Output only the entries, exactly as given, without the pictures.

(Collected data)
___
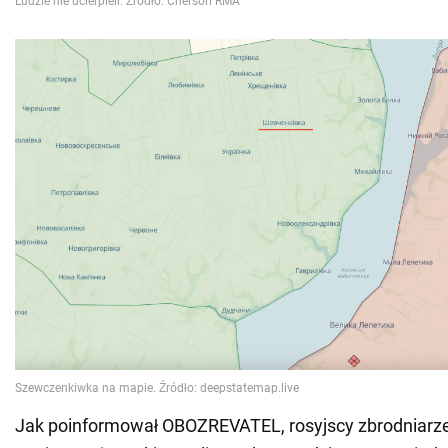
Jak poinformował OBOZREVATEL, rosyjscy zbrodniarz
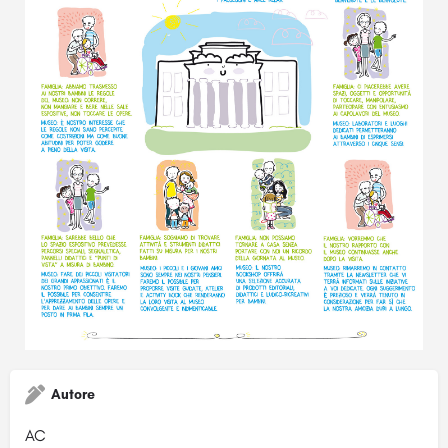
Autore
AC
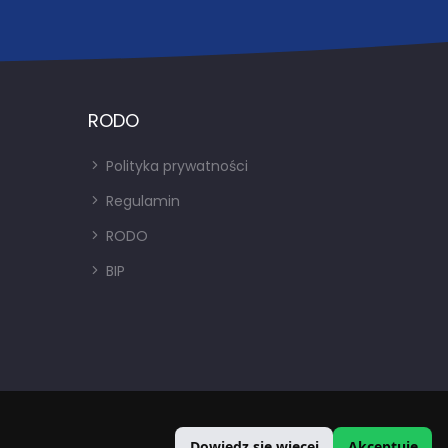
RODO
Polityka prywatności
Regulamin
RODO
BIP
Dowiedz się więcej
Akceptuję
___
▸ **Your response**:
Jak poinformował OBOZREVATEL, rosyjscy zbrodniarz
Autore
AC
RODO
Polityka prywatności
Regulamin
RODO
BIP
Dowiedz się więcej
Akceptuję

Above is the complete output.